Inzwischen schreibt Cornelia Funke manchmal sogar auf Englisch. Vor einigen Jahren zog sie mit ihrer Familie nach Los Angeles in die USA, unter anderem um bei der Verfilmung ihrer Bücher mitzuwirken. Angekommen in Hollywood - viele Autoren können davon nur träumen. Und auch Cornelia Funke ist zufrieden mit ihrer Situation, denn was wünsche man sich mehr, sagt sie, als Geschichten zu erzählen, die in den verschiedensten Kulturkreisen funktionierten. Von der Resonanz in England und den USA war sie dennoch zunächst überrascht. "Der Enthusiasmus, dem ich da begegnet bin, der ist so unglaublich, dass es mich schon fast ein bisschen beschämt."

Weltweiter Erfolg

Doch nicht nur in England und Amerika, auch in Japan, Brasilien oder Russland sind die Bücher von Cornelia Funke beliebt. Der Roman "Herr der Diebe" wurde in 41 Sprachen übersetzt, weltweit verkaufte sich die Geschichte, die zum Ende hin immer phantastischer wird, mehr als drei Millionen Mal. Und das nicht nur an Kinder – sehr zur Freude der Autorin, die gern betont, dass sie "für alle" erzählt und den Anspruch hat, dass ihre Geschichten zeitlos sind. Sie thematisiert Probleme, "die alle Menschen schon immer bedrückt haben" – egal wo, egal wann.

In "Herr der Diebe" ist dieses Problem das Erwachsenwerden. Während die "Großen" davon träumen, wieder Kind zu sein, stellt auch der zwölfjährige Prosper sich vor, wie es wäre endlich erwachsen zu sein. Seine Tante könnte ihm dann nichts mehr anhaben. Trotzdem steigt er nicht auf das magische Karussell, um das sich die Geschichte letzten Endes dreht.

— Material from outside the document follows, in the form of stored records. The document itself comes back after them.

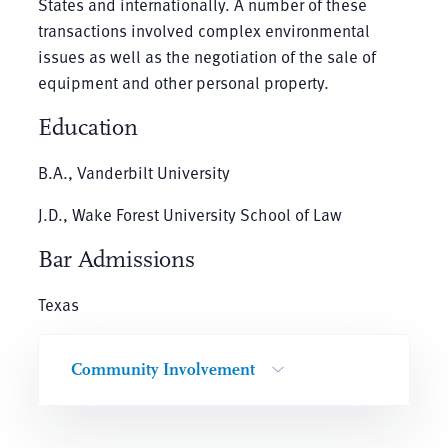
States and internationally. A number of these
transactions involved complex environmental
issues as well as the negotiation of the sale of
equipment and other personal property.
Education
B.A., Vanderbilt University
J.D., Wake Forest University School of Law
Bar Admissions
Texas
Community Involvement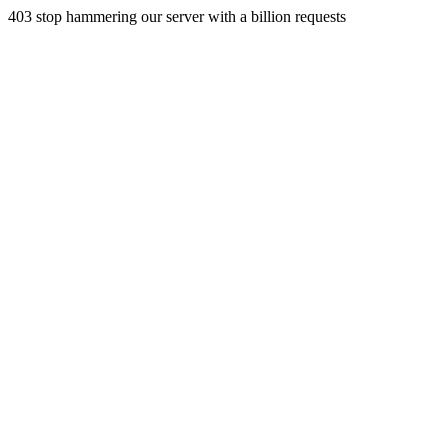
403 stop hammering our server with a billion requests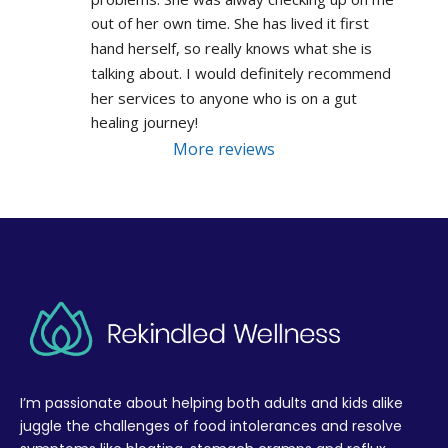
out of her own time. She has lived it first 
hand herself, so really knows what she is 
talking about. I would definitely recommend 
her services to anyone who is on a gut 
healing journey!
More reviews
I’m passionate about helping both adults and kids alike
juggle the challenges of food intolerances and resolve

Ein Ritt auf dem geflügelten Löwen hätte gereicht und aus dem Kind wäre in wenigen Minuten ein Erwachsener geworden. Und dann? Dann hätte er vielleicht irgendwann davon geträumt, wie es wäre wieder ein Kind zu sein...


Autorin: Petra Lambeck
Redaktion: Gabriela Schaaf


Cornelia Funke: Herr der Diebe. Cecilie Dressler Verlag. 391 Seiten. 17,90 Euro.